Conventional measurement of trace elements in gas samples has presented a number of difficulties. For example, to detect the amount of water present in a sample of the helium coolant from a nuclear reactor, typically the helium sample is passed over a mirror which is cooled so that any water present in the gas condenses. Light is passed through the sample and directed at the mirror; as the water condenses a change in reflection indicates the amount of water present in the gas. However, the response time required to sense the water, particularly at very low concentrations, is relatively long. Additionally, the system is complex and requires considerable maintenance. Refrigeration is required, the mirror periodically becomes pitted and water must be removed from the mirror between tests making for low response time and repetition rate.

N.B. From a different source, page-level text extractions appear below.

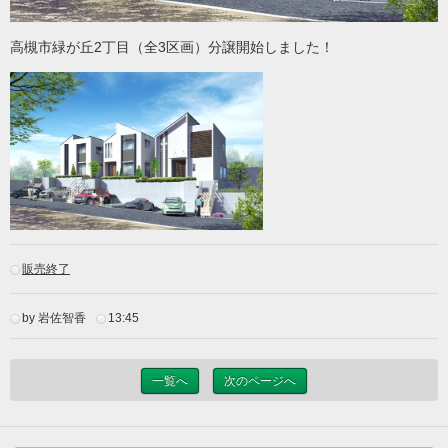
高槻市緑が丘2丁目（全3区画）分譲開始しました！
販売終了
by 岩佐智香
13:45
一覧へ
次のページへ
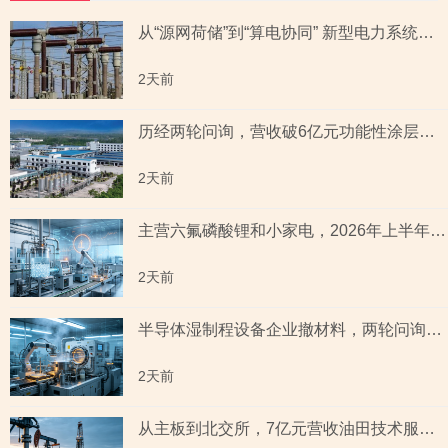
从“源网荷储”到“算电协同” 新型电力系统指数全景透视六大赛道
2天前
历经两轮问询，营收破6亿元功能性涂层材料企业“撤稿”，应收账款坏账计提充分性及销售费用率低于同行均值合理性遭“连环问”
2天前
主营六氟磷酸锂和小家电，2026年上半年预测盈利超2亿元，虚增收入被ST背后子公司未完成业绩承诺
2天前
半导体湿制程设备企业撤材料，两轮问询聚焦收入确认时点准确性，原材料采购公允性引关注
2天前
从主板到北交所，7亿元营收油田技术服务商两次撤单，募投项目必要性与核心技术竞争力遭“拷问”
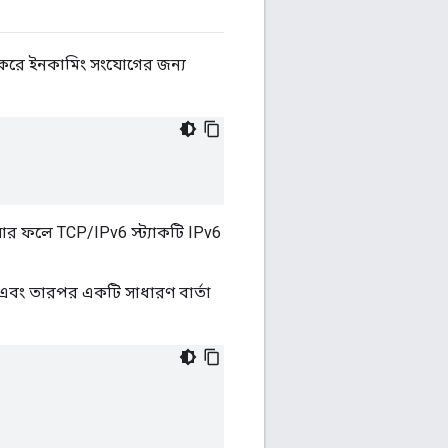
করে ইনকামিং সংযোগের জন্য
 যার ফলে TCP/IPv6 স্ট্যাকটি IPv6
বং তারপর একটি সাধারণ বার্তা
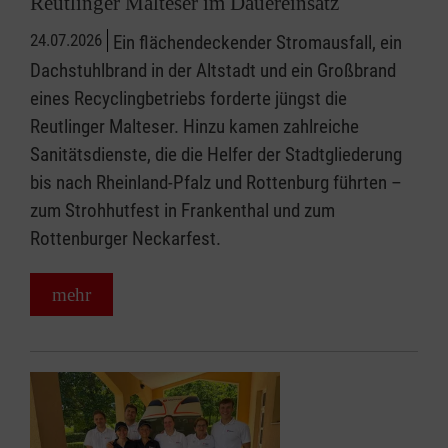
Reutlinger Malteser im Dauereinsatz
24.07.2026
Ein flächendeckender Stromausfall, ein
Dachstuhlbrand in der Altstadt und ein Großbrand
eines Recyclingbetriebs forderte jüngst die
Reutlinger Malteser. Hinzu kamen zahlreiche
Sanitätsdienste, die die Helfer der Stadtgliederung
bis nach Rheinland-Pfalz und Rottenburg führten –
zum Strohhutfest in Frankenthal und zum
Rottenburger Neckarfest.
mehr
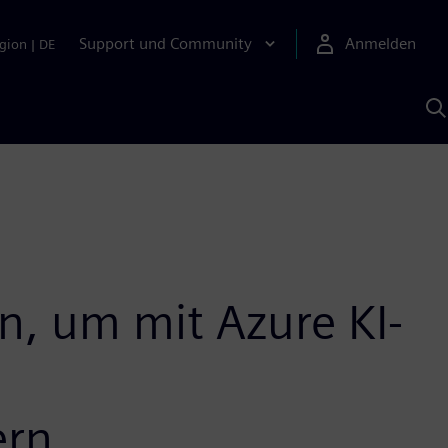
Support und Community
Anmelden
gion
|
DE
M
S
K
s
n, um mit Azure KI-
ern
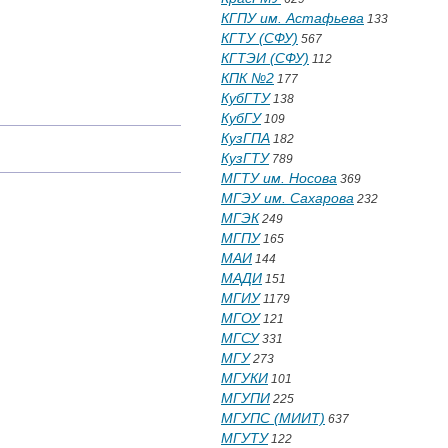
КГПУ им. Астафьева
133
КГТУ (СФУ)
567
КГТЭИ (СФУ)
112
КПК №2
177
КубГТУ
138
КубГУ
109
КузГПА
182
КузГТУ
.
789
МГТУ им. Носова
369
МГЭУ им. Сахарова
232
МГЭК
249
МГПУ
165
МАИ
144
МАДИ
151
МГИУ
1179
МГОУ
121
МГСУ
331
МГУ
273
МГУКИ
101
МГУПИ
225
МГУПС (МИИТ)
637
МГУТУ
122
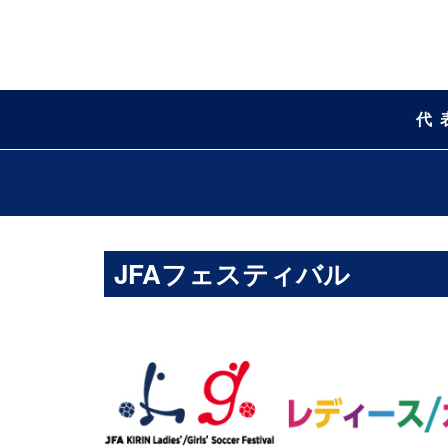
代
JFAフェスティバル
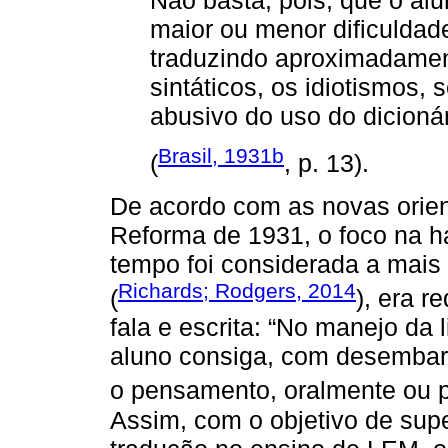
Não basta, pois, que o alu
maior ou menor dificuldade
traduzindo aproximadamen
sintáticos, os idiotismos
abusivo do uso do dicioná
Brasil, 1931b
(
, p. 13).
De acordo com as novas orien
Reforma de 1931, o foco na ha
tempo foi considerada a mais
Richards; Rodgers, 2014
(
), era r
fala e escrita: “No manejo da 
aluno consiga, com desembara
o pensamento, oralmente ou 
Assim, com o objetivo de supe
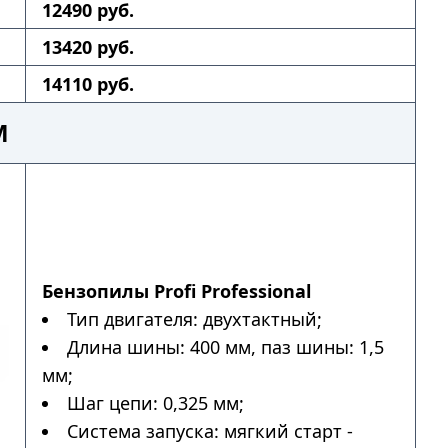
12490 руб.
13420 руб.
14110 руб.
М
Бензопилы Profi Professional
Тип двигателя: двухтактный;
Длина шины: 400 мм, паз шины: 1,5
мм;
Шаг цепи: 0,325 мм;
Система запуска: мягкий старт -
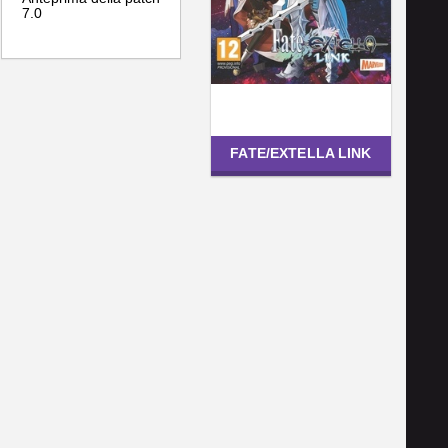
7.0
FATE/EXTELLA LINK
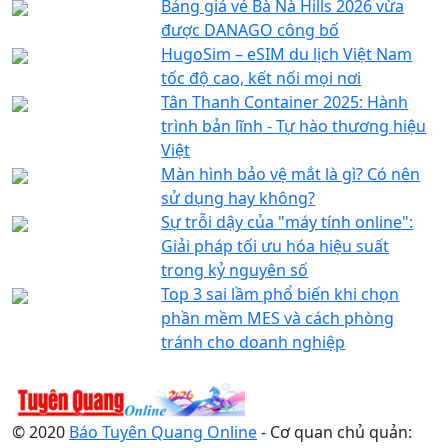
Bảng giá vé Bà Nà Hills 2026 vừa
được DANAGO công bố
HugoSim – eSIM du lịch Việt Nam
tốc độ cao, kết nối mọi nơi
Tân Thanh Container 2025: Hành
trình bản lĩnh - Tự hào thương hiệu
Việt
Màn hình bảo vệ mắt là gì? Có nên
sử dụng hay không?
Sự trỗi dậy của "máy tính online":
Giải pháp tối ưu hóa hiệu suất
trong kỷ nguyên số
Top 3 sai lầm phổ biến khi chọn
phần mềm MES và cách phòng
tránh cho doanh nghiệp
© 2020
Báo Tuyên Quang Online
- Cơ quan chủ quản:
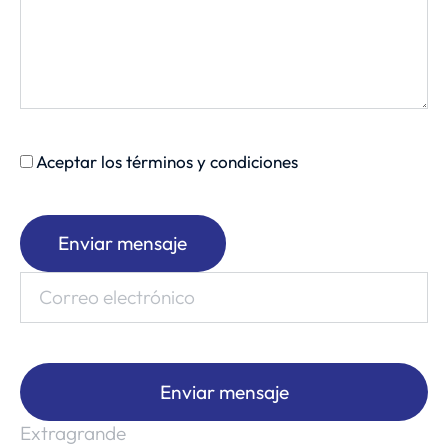
Aceptar los términos y condiciones
Enviar mensaje
Enviar mensaje
Extragrande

Infrared detectors may be employed to monitor humidity and other trace elements. In such systems radiation including a first wavelength band which is significantly absorbed by the trace element and a second wavelength band which is not significantly absorbed, is passed through a gas sample. The output intensities of the respective bands are compared to provide a measure of the concentration of the trace element in the sample. Problems arise, however, as the filters or other means for providing the individual wavelength bands of radiation age or become contaminated. This tends to cause variations in the measured values of the compared intensities that are not due to changes in concentration. To avoid erroneous concentration measurements frequent calibration is therefore required.
Further disadvantages are exhibited by optical cells which hold the sample gas for testing. For example, to accurately and continuously monitor the sample gas a smooth uninterrupted gas flow is desired in the area of the introduced beam of radiation. However, present techniques for introducing the sample gas into the optical cell tend to generate considerable turbulence and undesirable recirculation within the cell which inhibit a smooth uninterrupted flow and permit dirt and other contaminants to collect on the mirrors of the optical cell. This interferes with proper circulation of the sample gas and causes inaccurate concentration measurements.